[Problem requirements]
In your copy, drop the images and return each record exactly as it stands.

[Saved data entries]

#####

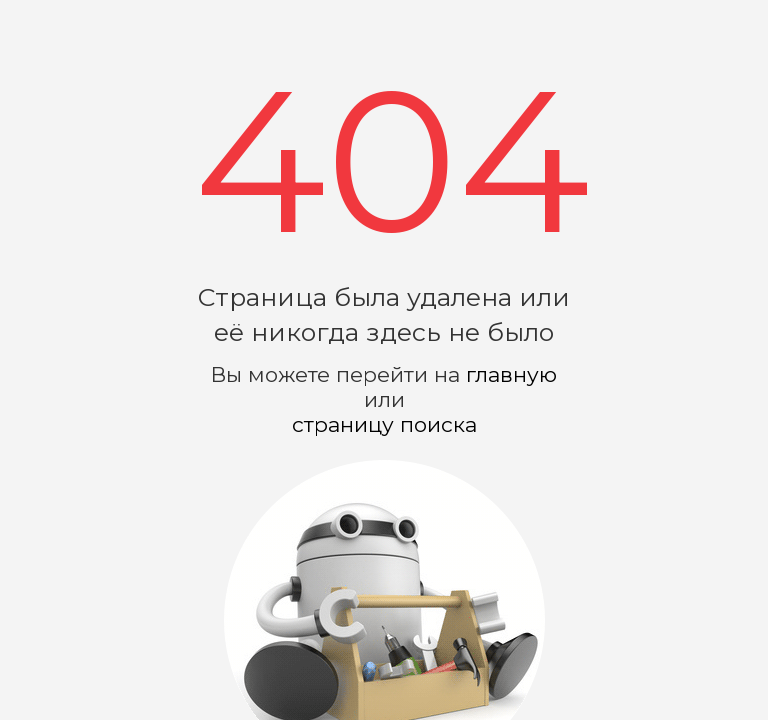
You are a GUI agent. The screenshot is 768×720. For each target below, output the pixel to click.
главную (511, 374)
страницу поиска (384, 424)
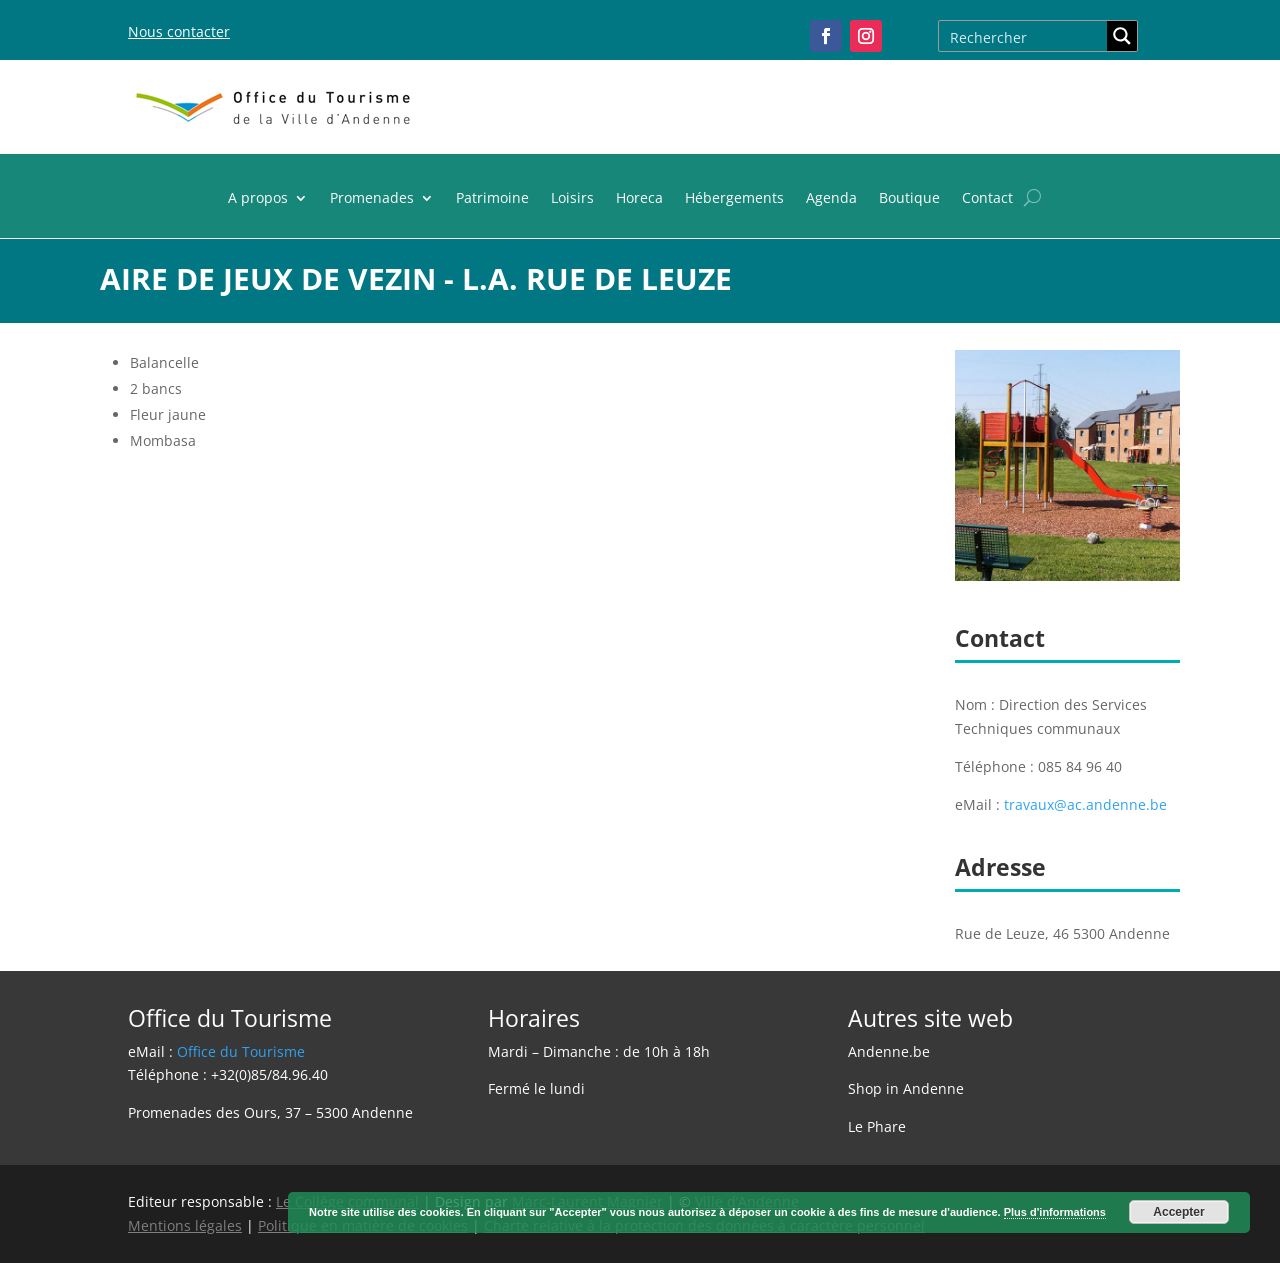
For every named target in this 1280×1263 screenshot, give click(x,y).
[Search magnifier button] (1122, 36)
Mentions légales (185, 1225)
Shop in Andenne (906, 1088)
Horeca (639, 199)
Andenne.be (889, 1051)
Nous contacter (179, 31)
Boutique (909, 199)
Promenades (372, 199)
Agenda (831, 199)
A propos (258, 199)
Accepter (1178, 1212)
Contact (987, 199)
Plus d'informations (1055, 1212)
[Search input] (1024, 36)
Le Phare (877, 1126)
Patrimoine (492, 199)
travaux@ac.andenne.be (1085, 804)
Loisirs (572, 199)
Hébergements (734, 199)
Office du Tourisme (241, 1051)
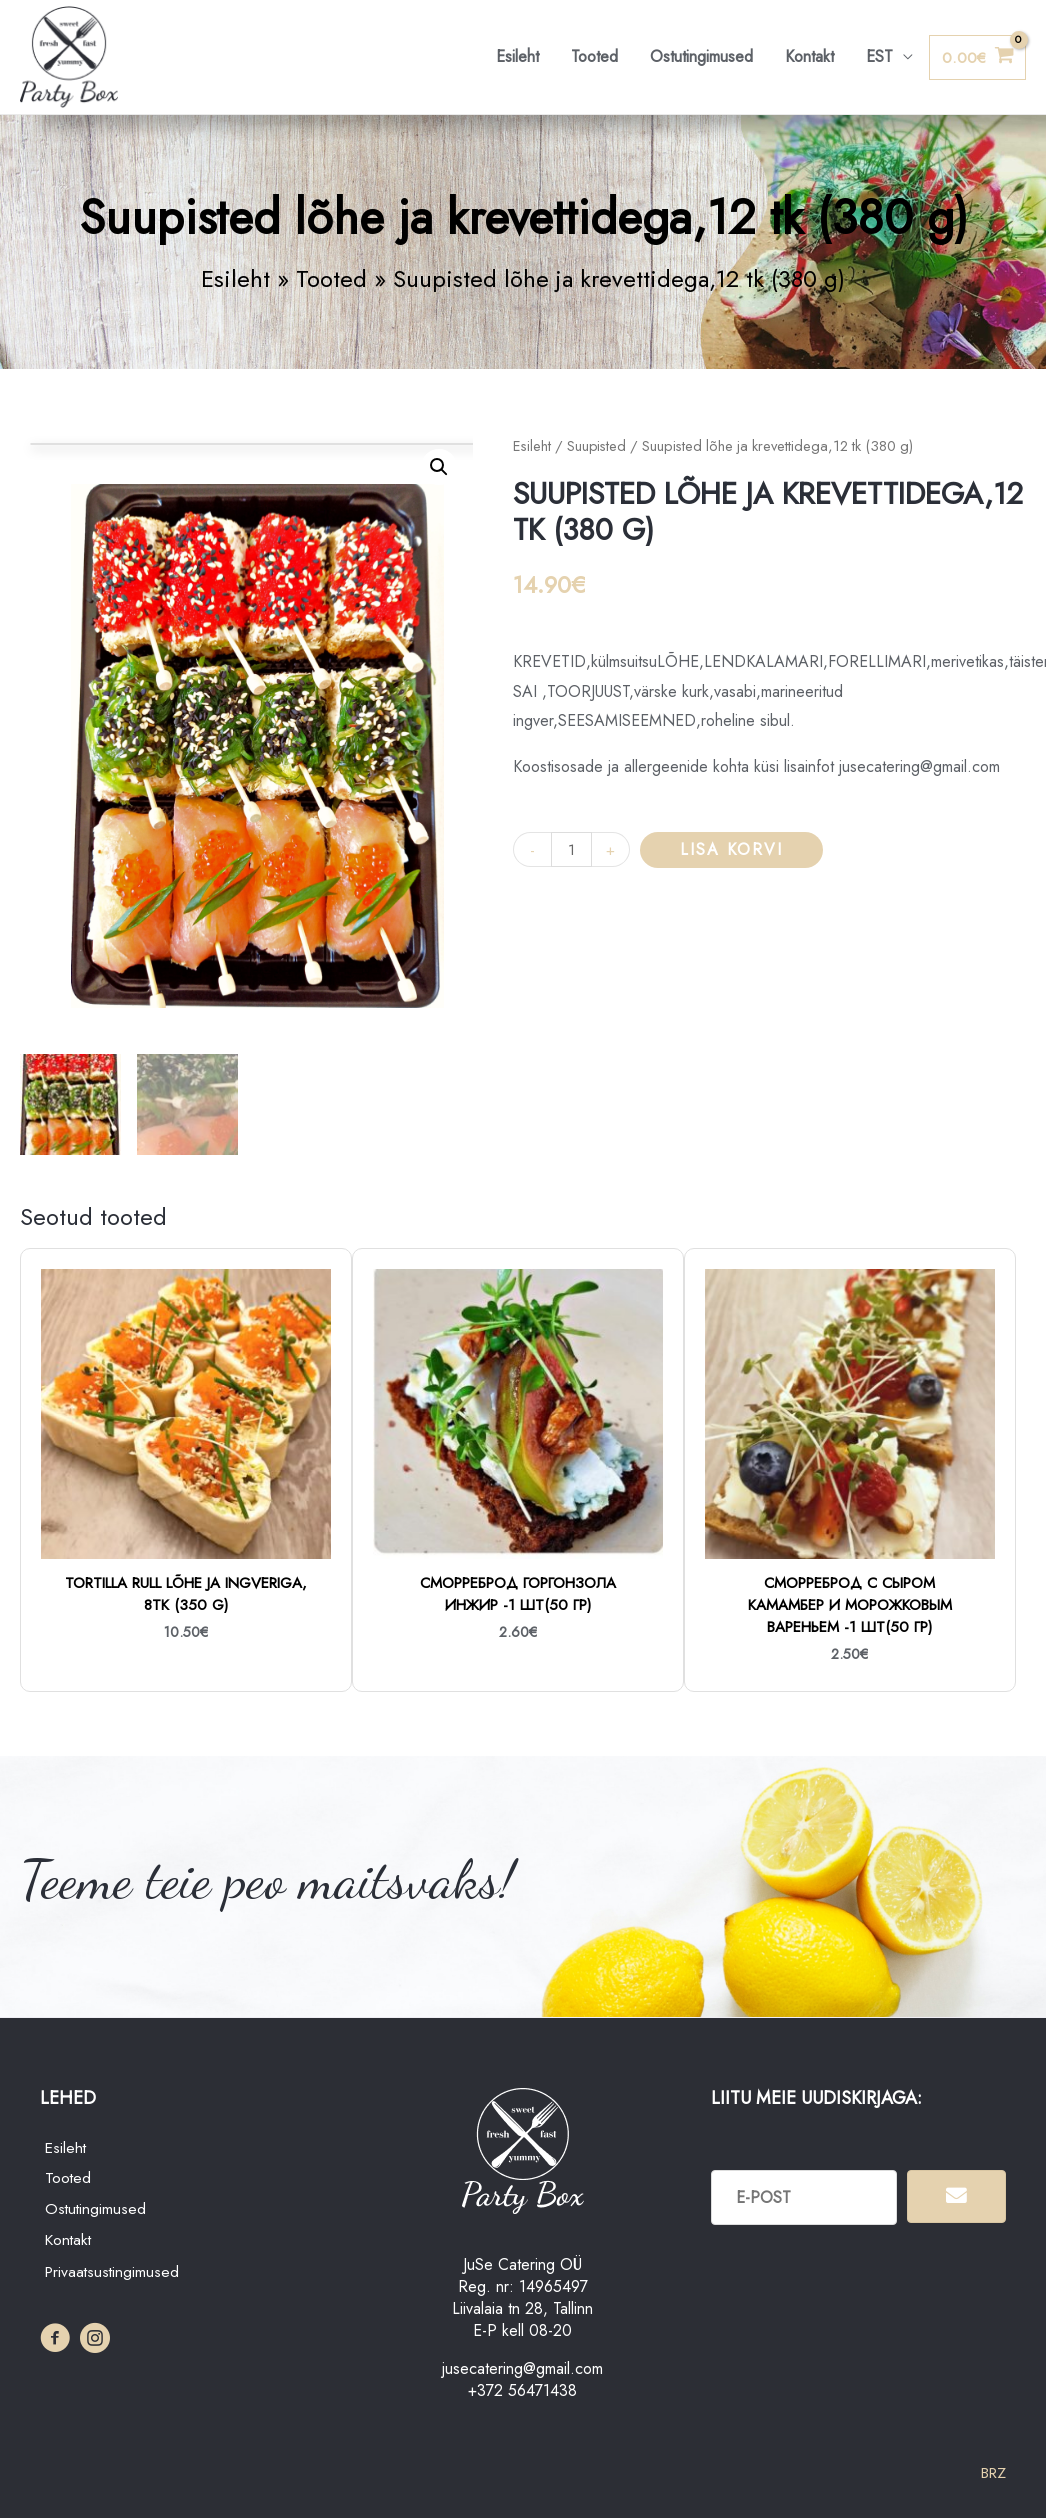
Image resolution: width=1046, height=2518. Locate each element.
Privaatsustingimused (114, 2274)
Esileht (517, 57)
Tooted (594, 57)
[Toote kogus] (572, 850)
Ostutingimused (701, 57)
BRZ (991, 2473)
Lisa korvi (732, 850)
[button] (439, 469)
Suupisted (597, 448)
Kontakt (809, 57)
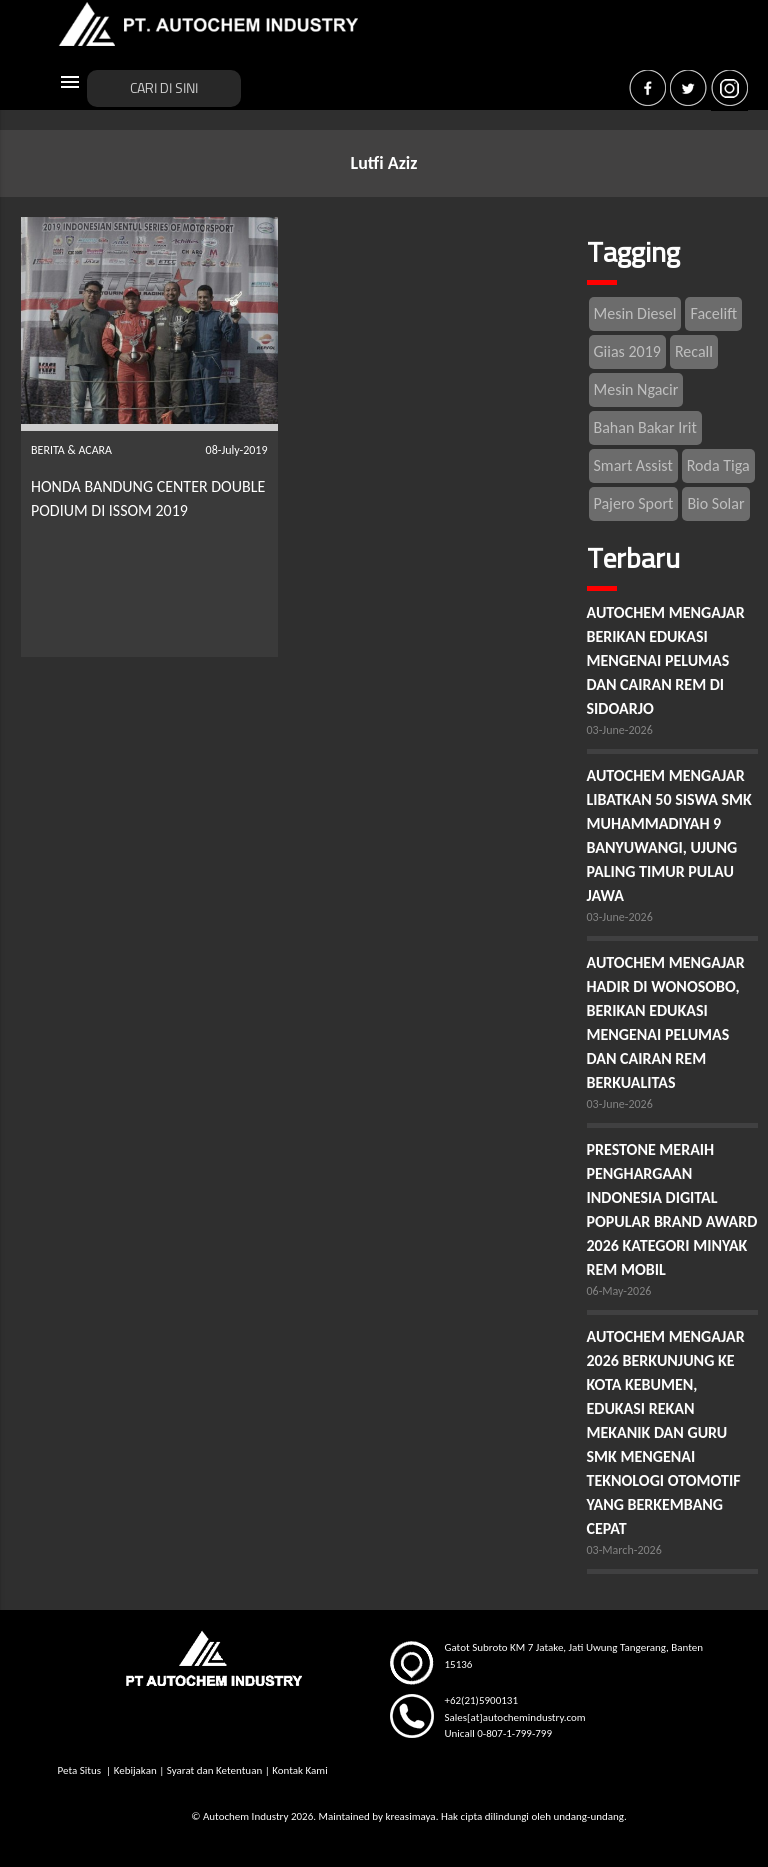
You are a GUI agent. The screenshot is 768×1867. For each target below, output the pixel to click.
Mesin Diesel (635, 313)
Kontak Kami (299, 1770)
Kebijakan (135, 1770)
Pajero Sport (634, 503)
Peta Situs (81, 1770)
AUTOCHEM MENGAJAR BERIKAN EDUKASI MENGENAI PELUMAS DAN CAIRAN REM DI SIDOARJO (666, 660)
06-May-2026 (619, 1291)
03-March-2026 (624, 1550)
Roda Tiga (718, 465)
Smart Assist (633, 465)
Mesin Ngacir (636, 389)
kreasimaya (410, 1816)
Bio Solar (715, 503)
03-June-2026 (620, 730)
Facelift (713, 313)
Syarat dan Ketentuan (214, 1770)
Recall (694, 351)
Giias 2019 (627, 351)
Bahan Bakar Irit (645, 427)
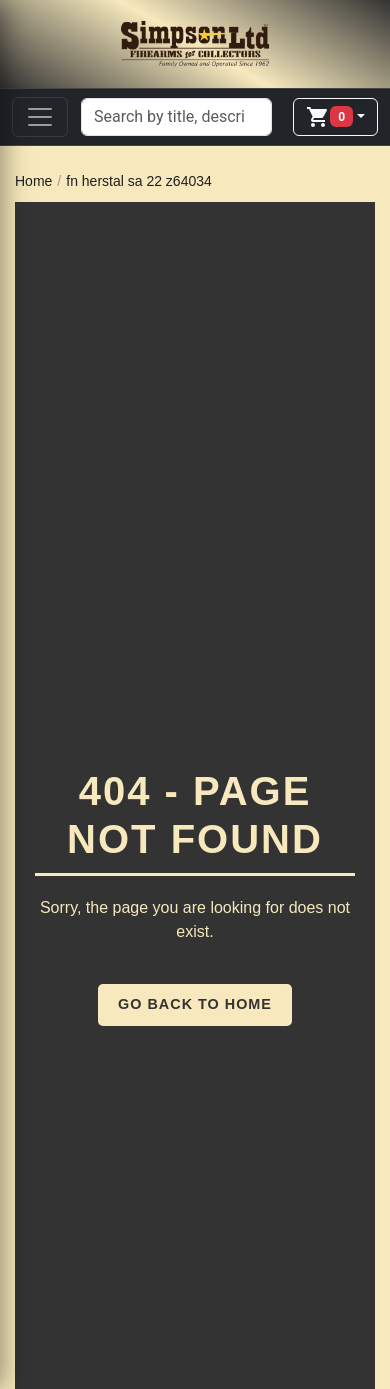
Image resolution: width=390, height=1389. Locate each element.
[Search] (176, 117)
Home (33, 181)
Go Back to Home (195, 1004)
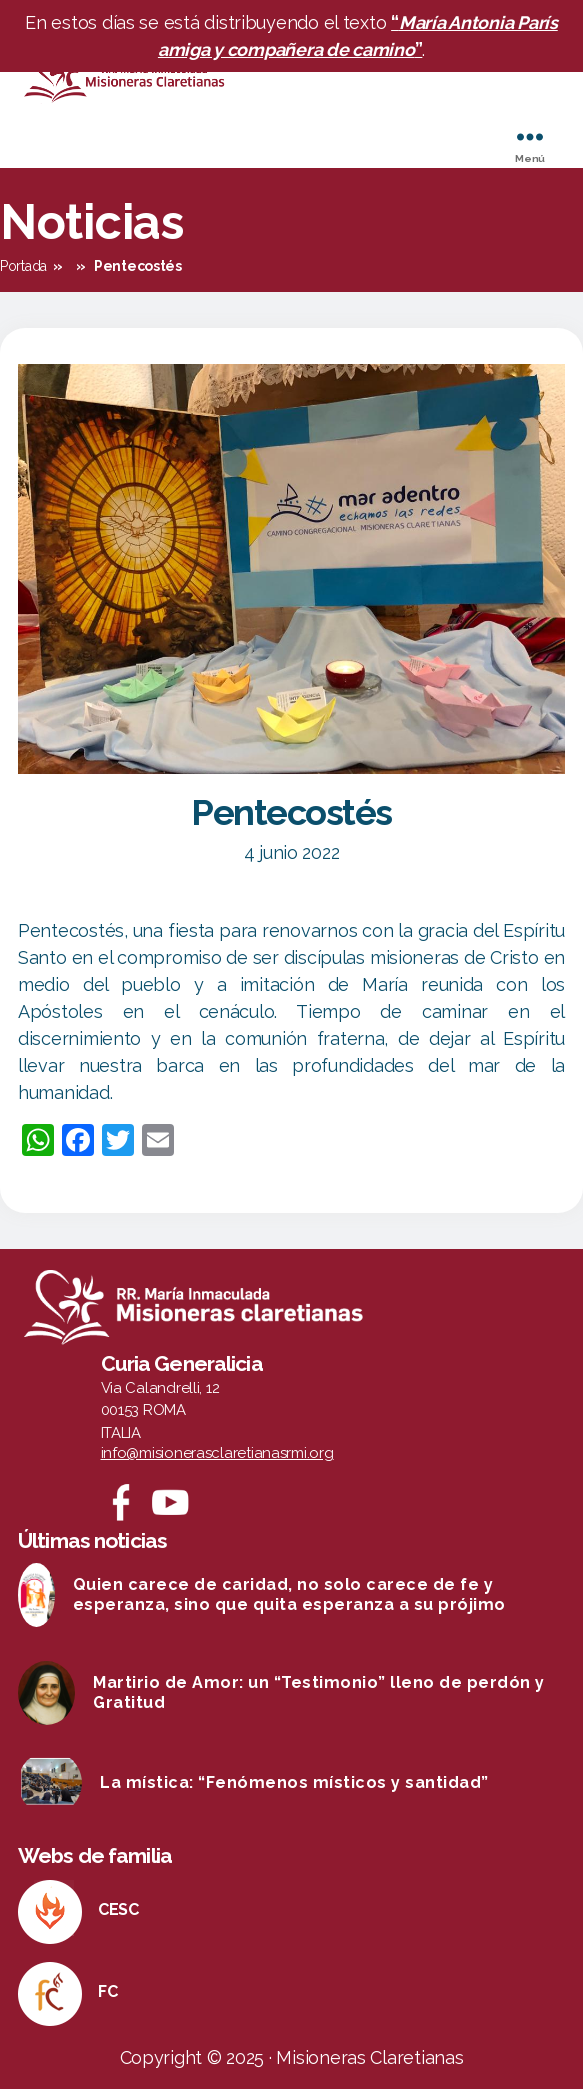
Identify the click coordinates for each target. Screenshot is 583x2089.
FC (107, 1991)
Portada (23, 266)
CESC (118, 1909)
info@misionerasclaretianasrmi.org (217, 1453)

#####

[Answer for this exercise]
You are a GUI agent. The screenshot is 768×720. For each target below, output the pixel to click.
главную (511, 374)
страницу поиска (384, 424)
For every named target in this 1280×1263 screenshot, give click(x,y).
[Search magnifier button] (1122, 36)
Mentions légales (185, 1225)
Shop in Andenne (906, 1088)
Horeca (639, 199)
Andenne.be (889, 1051)
Nous contacter (179, 31)
Boutique (909, 199)
Promenades (372, 199)
Agenda (831, 199)
A propos (258, 199)
Accepter (1178, 1212)
Contact (987, 199)
Plus d'informations (1055, 1212)
[Search input] (1024, 36)
Le Phare (877, 1126)
Patrimoine (492, 199)
travaux@ac.andenne.be (1085, 804)
Loisirs (572, 199)
Hébergements (734, 199)
Office du Tourisme (241, 1051)
Image resolution: width=1046, height=2518. Locate each element.
Privaatsustingimused (114, 2274)
Esileht (517, 57)
Tooted (594, 57)
[Toote kogus] (572, 850)
Ostutingimused (701, 57)
BRZ (991, 2473)
Lisa korvi (732, 850)
[button] (439, 469)
Suupisted (597, 448)
Kontakt (809, 57)
You are a GUI agent. The screenshot is 768×1867. For each target below, output the pixel to click.
Mesin Diesel (635, 313)
Kontak Kami (299, 1770)
Kebijakan (135, 1770)
Pajero Sport (634, 503)
Peta Situs (81, 1770)
AUTOCHEM MENGAJAR BERIKAN EDUKASI MENGENAI PELUMAS DAN CAIRAN REM DI SIDOARJO (666, 660)
06-May-2026 (619, 1291)
03-March-2026 (624, 1550)
Roda Tiga (718, 465)
Smart Assist (633, 465)
Mesin Ngacir (636, 389)
kreasimaya (410, 1816)
Bio Solar (715, 503)
03-June-2026 (620, 730)
Facelift (713, 313)
Syarat dan Ketentuan (214, 1770)
Recall (694, 351)
Giias 2019 (627, 351)
Bahan Bakar Irit (645, 427)
Image resolution: width=390, height=1389. Locate each element.
[Search] (176, 117)
Home (33, 181)
Go Back to Home (195, 1004)
Identify the click coordinates for each target. Screenshot is 583x2089.
FC (107, 1991)
Portada (23, 266)
CESC (118, 1909)
info@misionerasclaretianasrmi.org (217, 1453)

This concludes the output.